PRIME MINISTER:
It’s terrific to be here for the launch of Legacy Week. Legacy does a marvellous job as we heard from the Governor-General and from that wonderful woman who spoke of her experience with Legacy. There are some 90,000 widows and children that Legacy is working with. They kept their commitment and now we have to keep our commitment to them. So, it is really good to be here.
Obviously, events like this are an important part of my life, they are an important part of the life of anyone who has a senior position in our public life but this is a Government which is totally focussed on jobs and growth every day. Every minute of every day we are focussed on jobs and growth, and the best thing we can do to promote more jobs and more growth right now is swiftly pass through the Parliament the Free Trade Agreement with China Legislation.
I have got to say about this agreement that it doesn’t require any change to workplace laws. It doesn’t require any change to immigration laws. All that it requires is a change to our tariff laws. Existing workplace protections stay. Existing immigration protections stay, and it really is a little contemptible that some unions – aided and abetted, it seems, by the Leader of the Opposition – are right now are attempting to undermine and maybe even sabotage this Free Trade Agreement which is setting up this country for a generation.
This is quite possibly the biggest economic development in a generation.

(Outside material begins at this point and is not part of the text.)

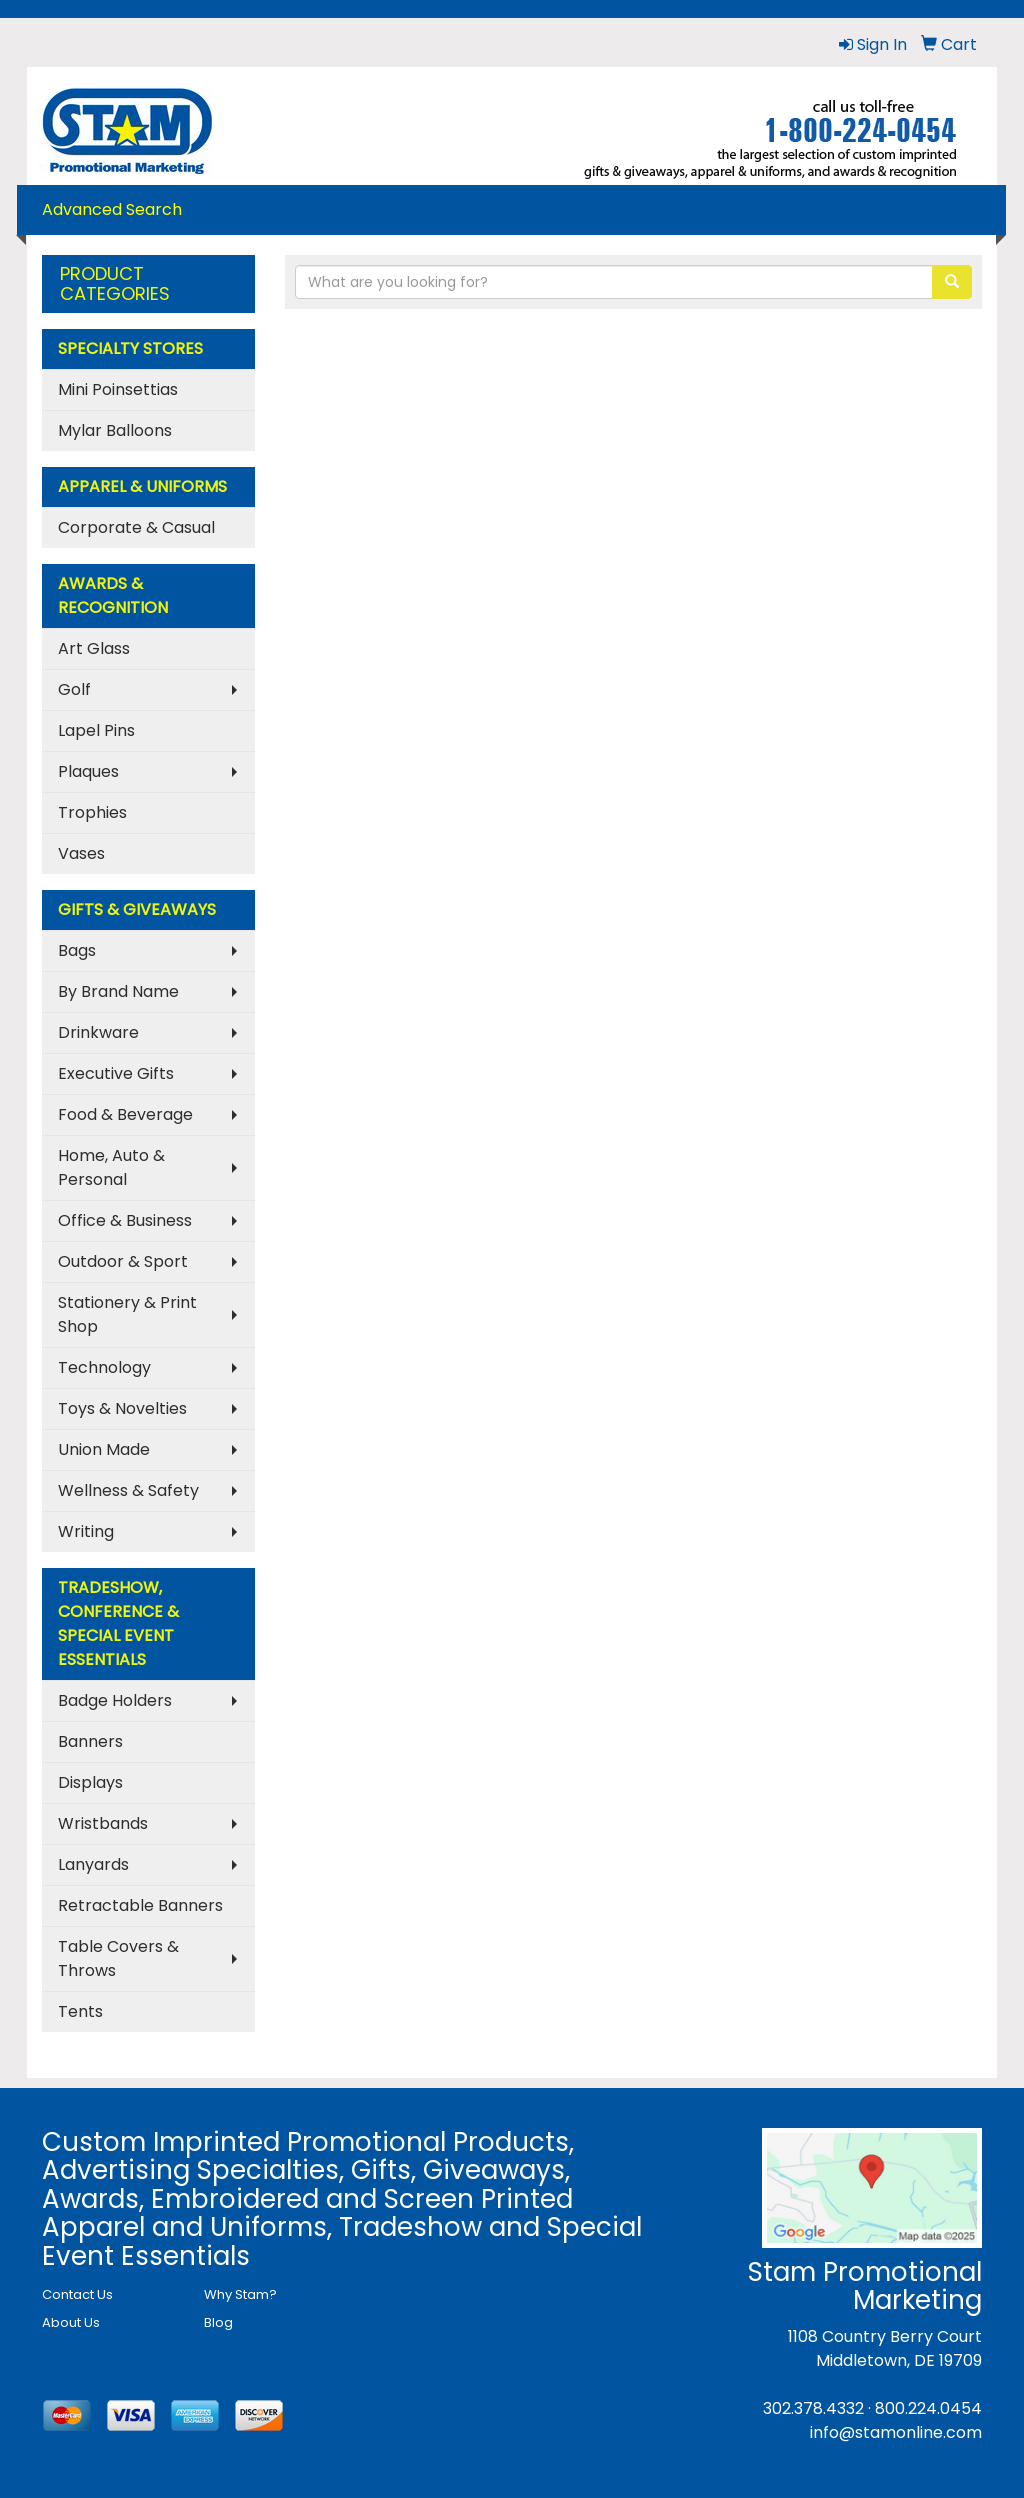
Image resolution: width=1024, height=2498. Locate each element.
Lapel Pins (96, 730)
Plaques (88, 771)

We must see it actually delivered and that is what this Government is utterly focussed on.
QUESTION:
Why is Joe Hockey’s job at risk?
PRIME MINISTER:
Well, it’s not. It’s not. This is a matter of almost no account whatsoever. No one has even raised it with me. The Treasurer is doing an excellent job. He has my full confidence and he has the full confidence of the Cabinet.
QUESTION:
Is Arthur Sinodinos helping when he publically berates his colleagues and will you heed his advice and sack anyone caught backgrounding?
PRIME MINISTER:
Well, again, this Government is focussed every day on jobs and growth and the best thing we can do for jobs and growth right now is to get the China Free Trade Agreement through the Parliament and I call on the Leader of the Opposition to stop conniving with the CFMEU, to come down off the fence and say exactly where he stands on this agreement which is vital for Australian jobs and Australian prosperity for decades to come.
QUESTION:
Prime Minister, Fairfax is reporting two Ministers – Cabinet Ministers – have said you have canvassed getting rid of Joe Hockey and going to an election in March. Have you considered either of those and would you?
PRIME MINISTER:
Not a single person has raised this issue with me – not a single person has raised this issue with me. It is a matter of so little moment that not a single person has raised it with me. He has my full confidence. He has the full confidence of the Cabinet. He is doing a fine job.
QUESTION:
Is the Trade Union Royal Commission finished if Dyson Heydon steps down today?
PRIME MINISTER:
That Trade Union Royal Commission must go on – it absolutely must go on. Obviously, what the Commissioner does today is quite properly a matter for the Commissioner, but we’ve seen rorts, rackets and rip-offs exposed by this Royal Commission. We’ve seen an abundance of evidence of corruption and criminality exposed by this Royal Commission. The work of the Royal Commission is absolutely vital, not just for our country as a whole, but it’s vital for the future of the union movement, it’s vital for the future of the Labor Party and as Martin Ferguson has said, this is not a political plaything, it is something which is doing very good work for the union movement and, ultimately, even for the Labor Party.
QUESTION:
Just on negotiations between Medibank Private and Calvary, would you expect or would you be concerned that it might lead to further exemptions in terms of what private insurers will cover going forward?
PRIME MINISTER:
I’m just not going to get involved in something which is a matter for commercial negotiation between various parties.
QUESTION:
Prime Minister, Cambodian interior ministry says they won’t take – or don’t have any plan to take more than four refugees. Does this mean that the Federal Government has essentially secured a deal to take four refugees at $13 million each?
PRIME MINISTER:
We have an arrangement with Cambodia under which the Cambodians have agreed to take a number of people who have been found to be refugees from camps in Nauru. This is an important agreement and it’s an agreement which indicates Cambodia’s readiness to be a good international citizen. As everyone knows, when Cambodia was in trouble some years ago, the world rallied to Cambodia’s help. Cambodia is happy as a good international citizen to do its part now that it is in much better shape than it was a couple of decades ago.